Tomado con humor resulta gracioso. Pero es serio, y visto desde ese ángulo se torna preocupante, aunque no asombra ni mucho menos. En la última sesión, el Concejo Deliberante fue un reality show, algo así como el "Gran cuñado" del pueblo.
Empezaron cruzándose acusaciones de haber iniciado la campaña preelectoral, y en verdad todos en alguna manera lo hicieron.

Pero si algo causó estupor fue el elevado tono de romanticismo que derrocharon los concejales vecinalistas hacia su intendente. Alabado sea el señor..., Carlos Sánchez en este caso, fue lo único que le faltó a su bancada.

Si del amor al odio hay un solo paso, a la inversa sucede exactamente lo mismo, y los vecinalistas dieron claras muestras de ello. Puede ser que en el enfrentamiento que generó la tasa de salud no se haya llegado a ese extremo, pero cerca estuvo, y el resquemor no se cura con la zalamería que le pegaron al intendente sus ediles.

Lo grave, es que comenzaron haciéndolo con todo el fervor que antes habían puesto para enfrentarlo, pero después el debate lo fue llevando a un tono de comicidad propio de un cuadro de humor, y así siguieron en cada tema hasta terminar la sesión, sin que ninguno de los ediles de todos los bloques ocultara que para esa altura ya se trataba de una actuación, siendo un grotesco, teniendo en cuenta que por el recinto pasaban temas de sumo interés para la comunidad, y algunos que no lo son tanto pero que los concejales que los propician los quieren hacer ver de una magnitud que les pueda dar algún rédito político.

Por lo tanto, lo que en principio parecía una seria puesta en escena de campaña electoral a favor del intendente por parte del vecinalismo, se fue convirtiendo en un absurdo político muy poco creíble, fundamentalmente conociendo cómo son las relaciones entre las partes.

Y como la mano se prestaba para cualquier cosa, la oposición se prendió y utilizó el momento para potenciar su posición y denostar al oficialismo, que por otro lado le puso la cara para recibir cuanta bofetada anduviera suelta, y por cierto que ligó.
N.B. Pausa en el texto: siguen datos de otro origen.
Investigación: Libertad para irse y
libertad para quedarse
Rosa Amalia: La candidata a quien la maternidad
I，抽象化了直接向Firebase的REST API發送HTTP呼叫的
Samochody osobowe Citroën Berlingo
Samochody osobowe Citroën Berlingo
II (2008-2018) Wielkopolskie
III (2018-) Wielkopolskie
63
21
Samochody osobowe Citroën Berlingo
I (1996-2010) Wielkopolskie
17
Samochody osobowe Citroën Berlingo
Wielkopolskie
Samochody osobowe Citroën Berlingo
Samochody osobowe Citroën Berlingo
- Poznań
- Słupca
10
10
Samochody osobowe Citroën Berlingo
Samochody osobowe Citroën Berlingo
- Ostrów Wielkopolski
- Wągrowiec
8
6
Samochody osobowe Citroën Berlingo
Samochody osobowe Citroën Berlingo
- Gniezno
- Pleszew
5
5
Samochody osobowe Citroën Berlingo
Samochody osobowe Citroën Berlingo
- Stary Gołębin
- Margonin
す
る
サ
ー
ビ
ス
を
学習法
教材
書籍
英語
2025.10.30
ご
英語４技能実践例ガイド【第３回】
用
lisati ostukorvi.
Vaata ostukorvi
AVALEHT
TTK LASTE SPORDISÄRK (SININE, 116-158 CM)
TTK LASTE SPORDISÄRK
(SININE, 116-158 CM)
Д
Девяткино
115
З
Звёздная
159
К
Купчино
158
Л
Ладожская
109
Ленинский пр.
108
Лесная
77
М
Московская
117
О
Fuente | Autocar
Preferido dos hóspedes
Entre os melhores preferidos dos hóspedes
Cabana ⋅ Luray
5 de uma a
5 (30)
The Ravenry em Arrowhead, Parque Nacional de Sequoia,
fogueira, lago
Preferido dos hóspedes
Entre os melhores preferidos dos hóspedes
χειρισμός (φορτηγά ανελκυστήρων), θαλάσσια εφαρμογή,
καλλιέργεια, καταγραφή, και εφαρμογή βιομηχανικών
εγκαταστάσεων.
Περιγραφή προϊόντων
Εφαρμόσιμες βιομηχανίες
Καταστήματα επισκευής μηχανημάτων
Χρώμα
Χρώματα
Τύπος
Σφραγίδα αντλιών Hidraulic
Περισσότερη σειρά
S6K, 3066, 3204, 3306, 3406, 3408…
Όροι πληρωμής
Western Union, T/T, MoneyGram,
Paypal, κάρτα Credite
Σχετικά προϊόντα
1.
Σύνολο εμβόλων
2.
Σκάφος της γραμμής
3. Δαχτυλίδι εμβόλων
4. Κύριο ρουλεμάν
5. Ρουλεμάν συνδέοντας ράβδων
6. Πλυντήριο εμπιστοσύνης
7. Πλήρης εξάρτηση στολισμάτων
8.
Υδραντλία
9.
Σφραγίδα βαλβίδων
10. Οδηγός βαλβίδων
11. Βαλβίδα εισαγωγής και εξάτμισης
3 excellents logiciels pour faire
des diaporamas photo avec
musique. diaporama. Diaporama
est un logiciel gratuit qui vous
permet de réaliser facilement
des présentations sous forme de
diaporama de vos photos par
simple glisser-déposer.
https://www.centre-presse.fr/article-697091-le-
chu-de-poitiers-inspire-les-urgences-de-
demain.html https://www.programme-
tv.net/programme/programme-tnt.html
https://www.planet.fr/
Hubo una perla que enmarcó toda la obra de arte que puso en escena el vecinalismo, con actores invitados de la oposición, y que tuvo como responsable al concejal Furmento. "La única verdad es la realidad", dijo sin apenas sonrojarse para comenzar a defender el sistema de salud pública, que por cierto funciona y bien. Pero se fue más alabando a Sánchez que al servicio en cuestión.

La historia dice por ahí que esa frase fue acuñada 300 años antes del nacimiento de Cristo por el célebre filósofo griego Aristóteles. Pero como no hay documento que lo pruebe, ya que en ese tiempo no existían las grabaciones, fue el fundador del Partido Justicialista, Juan Domingo Perón, quien la hizo propia y la repitió cuantas veces le hizo falta, y no fueron pocas, para defender sus ideales y su modelo de gestión ante las críticas.

Parafraseando a Perón, aunque a Furmento le gustaría que lo relacionaran con Aristóteles, el concejal vecinalista tomó como un cuestionamiento un pedido de mejora de atención en salud para un barrio, y defendió al igual que "el general" la teoría de que todo era falso o, por los menos, insignificante, frente a los logros que en la materia ostentaba el gobierno de Sánchez. "Carlos lo hizo", le faltó como cierre.

Hasta aquí pareciera ser un hecho más de una sesión, pero si se tiene en cuenta que el intendente mantiene diferencias por poco insalvables con Furmento, la actuación del concejal pasa a rondar lo antiestético.

No fue la única de la noche del jueves en ese contexto. Lo de Hugo Dello Russo poniendo un manto de sospecha a la relación que mantiene el gobierno provincial con el de Carlos Sánchez, por lo que recibe en obras el municipio tresarroyense, ya no sorprende pero resta más de lo que aporta. Y que Marta Fortunato hiciera un parodia como fundamento de cada pedido hecho al Ejecutivo, encima con letra preelaborada, resultó del mismo nivel.

Todo un despropósito de sesión.

Llamó la atención que en ninguno de los temas de ese bloque participara López Muñoz, posiblemente porque era su última presencia como concejal de Acción Comunal, y minutos después de haber participado en el lanzamiento de campaña del PJ, con cuya pertenencia se supone tendrá su identificación de ahora en más.